Q: What are the qualities that make a great Firefighter?
A: “Now days these guys are pretty smart. Not only book smarts, but they have common sense, good head on their shoulders. More importantly they have to treat this job as a professional. You have to really believe that they are providing a service to the community.”
Q: Are there any other PCHS alumni besides yourself working as Firefighters at the Waiau Station?
A: “Yes we have few that graduated in the 80’s.”
Photo by Barry Villamil
Q: How involved is the Waiau Fire Station with the community and schools?
A:” We try to accommodate the schools as much as possible like the Pearl City High School Career Day. Most recently we participated in the HPD mock car crash. Highlands Intermediate also has Career Day. We love those days. Also the Fire Department is involved in the Firefighters Safety Guide.”
Q: Who benefits from the Safety Guide?
A: “The Fire Department puts out this coloring book and learning guide and sends it out to K-6 graders. They fill out the guide with their parents. They take it home and do a fire safety plan and it has all kinds of safety tips in there.
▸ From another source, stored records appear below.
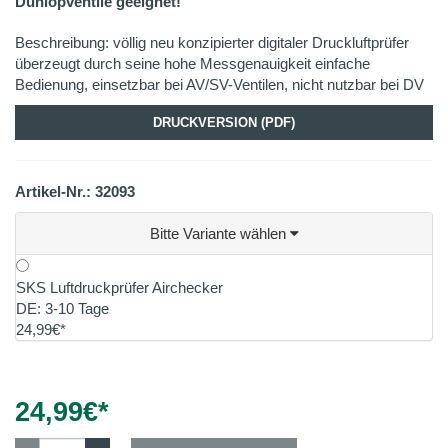
Dunlopventile geeignet!
Beschreibung: völlig neu konzipierter digitaler Druckluftprüfer
überzeugt durch seine hohe Messgenauigkeit einfache
Bedienung, einsetzbar bei AV/SV-Ventilen, nicht nutzbar bei DV
DRUCKVERSION (PDF)
Artikel-Nr.: 32093
Bitte Variante wählen
SKS Luftdruckprüfer Airchecker
DE: 3-10 Tage
24,99€*
24,99
€*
They fill it out and later on they get a little coupon book to reward their efforts. There are really important messages in the Firefighters Safety Guide.”
Q: Most rewarding part of your job?
A: “I think right now since I’m older, it’s being able to provide a service to the community. That’s the most rewarding part. When people don’t have anywhere to turn, they usually call the Fire Department. They call us and we respond. We go to the scene and try to help the people.”
Q: Toughest part of the job?
A: “Human tragedy. We see our share of that.”
Q: Anything that you would like to say to aspiring future firefighters?
A: “When we go to a career day like a high school, we usually tell the kids it’s important to get an education. Without an education, without graduating from high school, you cannot be a firefighter. It’s one of the requirements. You take a test that deals with reading, math and some kind of mechanical figures which really relates to subjects that their studying in school. They also need to be physically fit. That’s a really important part of the job.”